# Wednesday August 28th

## Outer Measure

**Definition (Lebesgue Outer Measure):**
For any $E \subseteq \RR^n$ define
$$
m_*(E) = \inf \sum \abs{Q_i}
$$

where the infimum is taken cover all countable coverings of $E$ by closed cubes $Q_i$.

*Proof of property (4):*
Since we have property (2), we just need to show 
$$
m_*(E_1 \union E_2) \geq m_*(E_1) + m_*(E_2)
.$$ 

Choose $\delta$ such that $0 < \delta < \mathrm{dist}(E_1, E_2)$ and let $\varepsilon > 0$.

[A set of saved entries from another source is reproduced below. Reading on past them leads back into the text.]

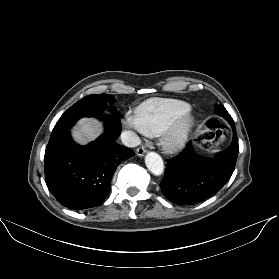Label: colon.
<instances>
[{"instance_id": "5ec220e1", "label": "colon", "mask_w": 279, "mask_h": 279, "mask_svg": "<svg viewBox=\"0 0 279 279\" xmlns=\"http://www.w3.org/2000/svg\"><path fill=\"white\" fill-rule=\"evenodd\" d=\"M225 138V127L216 119L208 120L200 130L198 143L204 148H214Z\"/></svg>"}]
</instances>
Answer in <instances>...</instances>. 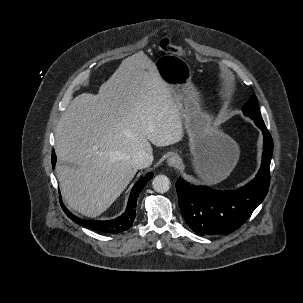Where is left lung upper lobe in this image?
I'll return each instance as SVG.
<instances>
[{
  "mask_svg": "<svg viewBox=\"0 0 303 303\" xmlns=\"http://www.w3.org/2000/svg\"><path fill=\"white\" fill-rule=\"evenodd\" d=\"M242 110L244 114L246 116H249L251 119L264 123L260 114L257 98L255 95L251 96L249 101L243 106Z\"/></svg>",
  "mask_w": 303,
  "mask_h": 303,
  "instance_id": "1",
  "label": "left lung upper lobe"
}]
</instances>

Then there exists a covering of $E_1 \union E_2$ such that
$$
m_*(E_1 \union E_2) \leq \sum \abs{Q_i} \leq m_*(E_1 \union E_2) + \varepsilon.
$$

We can assume (possibly after subdividing) that $\mathrm{diam}(Q_i) < \delta$.
Then each $Q_i$ can intersect at most one of $E_1, E_2$.

Let 
\begin{align*}
J_1 &= \theset{j \suchthat Q_j \intersect E_1 \neq \emptyset} \\
J_2 &= \theset{j \suchthat Q_j \intersect E_2 \neq \emptyset}
.\end{align*}

Note that $J_1, J_2$ are disjoint, and we have
\begin{align*}
E_1 \subseteq \union_{j\in J_1} Q_j \\
E_2 \subseteq \union_{j\in J_2} Q_j
.\end{align*} 

But then 
$$m_*(E_1) + M_*(E_2) \leq \sum_{j\in J_1} \abs{Q_j} + \sum_{j\in J_2} \abs{Q_j}
$$ by definition, since $m_*$ is an infimum. 

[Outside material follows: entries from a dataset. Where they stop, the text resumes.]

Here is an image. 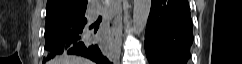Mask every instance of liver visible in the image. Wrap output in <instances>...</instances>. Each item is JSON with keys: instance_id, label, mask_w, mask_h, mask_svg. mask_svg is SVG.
I'll return each mask as SVG.
<instances>
[{"instance_id": "1", "label": "liver", "mask_w": 242, "mask_h": 64, "mask_svg": "<svg viewBox=\"0 0 242 64\" xmlns=\"http://www.w3.org/2000/svg\"><path fill=\"white\" fill-rule=\"evenodd\" d=\"M52 64H93V63L90 60L82 57L64 55L53 60Z\"/></svg>"}]
</instances>
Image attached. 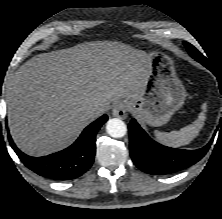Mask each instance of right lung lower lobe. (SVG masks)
Masks as SVG:
<instances>
[{
  "label": "right lung lower lobe",
  "mask_w": 222,
  "mask_h": 219,
  "mask_svg": "<svg viewBox=\"0 0 222 219\" xmlns=\"http://www.w3.org/2000/svg\"><path fill=\"white\" fill-rule=\"evenodd\" d=\"M107 120V115H103L87 126L71 146L44 157L28 156L16 147L9 133L8 139L24 165L38 175L53 180L75 179L91 167L96 152L97 131Z\"/></svg>",
  "instance_id": "obj_1"
}]
</instances>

But this is less than summing over *all* $j$, which is the term appearing in the cover we choose above.
$\qed$

## Covering by Cubes

*Proof of property (5):*

> Qual/Exam problem alert (DZG)

Let $\varepsilon > 0$, we will show
$$
\sum \abs{Q_j} \leq m_*(E) + \varepsilon
.$$

Start by shrinking the cubes. 
Choose 
$$
\tilde{Q_j} \leq \abs{Q_j} \leq \abs{\tilde{Q_j}} + \varepsilon /2^j
.$$
Then for any finite $N$, any collection of $N$ different $Q_j$s are disjoint.

> **Exercise**: If $K$ is compact, $F$ is closed, and $K \intersect F = \emptyset$, the $\mathrm{dist}(K, F) > 0$.

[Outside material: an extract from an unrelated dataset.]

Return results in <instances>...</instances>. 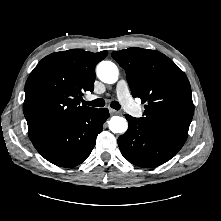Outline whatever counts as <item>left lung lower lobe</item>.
<instances>
[{"instance_id":"0a47b994","label":"left lung lower lobe","mask_w":221,"mask_h":221,"mask_svg":"<svg viewBox=\"0 0 221 221\" xmlns=\"http://www.w3.org/2000/svg\"><path fill=\"white\" fill-rule=\"evenodd\" d=\"M125 116L128 130L118 138V145L122 155L134 165L159 166L174 157L185 143L155 132L140 118Z\"/></svg>"}]
</instances>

Note that although this is certainly true for the *entire* infinite collection, we take finitely many so we can get a $\delta$ that uniformly bounds the distance between any two from below.

But then
$$
m_*(\union_{j=1}^N \tilde{Q_j}) = \sum_{j=1}^N \abs{\tilde{Q_j}} \geq \sum_{j=1}^N \abs{\tilde{Q_j}} - \varepsilon
$$

and since $\union_{j=1}^N \tilde{Q_j} \subseteq E$, for all $N$ we have 
$$
\sum_{j=1}^N \abs{\tilde{Q_j}} -\varepsilon \geq m_*(E)
.$$ 

> (Missing details, finish/fill in.)


**Definition (Measurable):**

A set $E\subseteq \RR^n$ is (Lebesgue) measurable if
$$
\forall \varepsilon >0 \quad \exists G ~\text{open}~ \suchthat \quad m_*(G\setminus E) < \varepsilon.
$$

**Important Observations:**

- If $m_*(E) = 0$, the $E$ is automatically measurable.

- If $F\subseteq E$ and $m_*(E) = 0$, then $F$ is automatically measurable.